Recent years have seen increased research into the use of non‐equilibrium atmospheric pressure microplasma (APM) technology in a wide range of applications. In particular, the interaction between APM and liquids offers a robust technique for solution processing of nanomaterials due to the enriched chemical environment in the vicinity of the plasma/liquid interface. The versatility of APM processing has been demonstrated by the wide variety of nanomaterials synthesized successfully. In addition to metal nanoparticles (NPs), APM processing has also been used in the synthesis and functionalization of other nanostructures such as Si nanocrystals, nanocarbon materials, and metal oxides in aqueous solutions. This shows that APM techniques are viable routes to engineering and tailoring the surface/interfacial properties of nanomaterials and nanocomposites. While much research has explored APM synthesis and processing of various nanomaterials in water, the incorporation of such nanomaterials into a polymeric matrix to form functional nanocomposites has received limited attention.
One area of interest in the biomedical field is the development of multifunctional hydrogel‐based nanocomposites. Hydrogels are a category of polymers which are highly crosslinked hydrophilic polymer networks consisting of >90% water by mass. Many hydrogels have excellent biocompatibility and exhibit a response to environmental stimuli, such as temperature and/or pH. These promising characteristics have encouraged their wide use in applications such as drug delivery, cancer therapy, and tissue engineering. Further functionality can be introduced by integrating functional NPs with hydrogels to form a nanocomposite, and such systems have shown interesting properties for applications such as anti‐microbial, sensing, imaging, drug delivery, cancer therapeutics, and many others.

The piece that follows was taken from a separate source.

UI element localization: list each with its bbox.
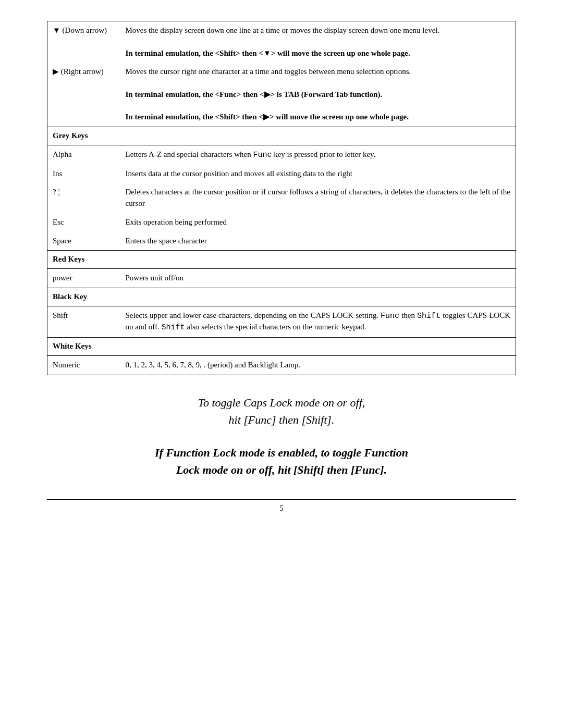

A magnetic thermo‐sensitive hydrogel incorporating APM-synthesized magnetic nanoparticles (MNPs) has been successfully achieved. The magnetization of the magnetic hydrogel sample shows enhanced magnetic performance compared to MNPs synthesized directly in water. The resultant magnetic hydrogel system was found to exhibit a reversible phase change at temperatures of interest for biomedical applications.
Future work aims to characterize magnetic nanocomposites for practical applications such as magnetic resonance imaging, drug delivery, and hyperthermia applications. “The material produced in this study could be of interest in a range of applications, highlighting the potential of APM technology as a synthetic route for the fabrication of hydrogel nanocomposites in fields such as biomedical, environmental, microfluidics, and sensing”, according to team member Dan Sun.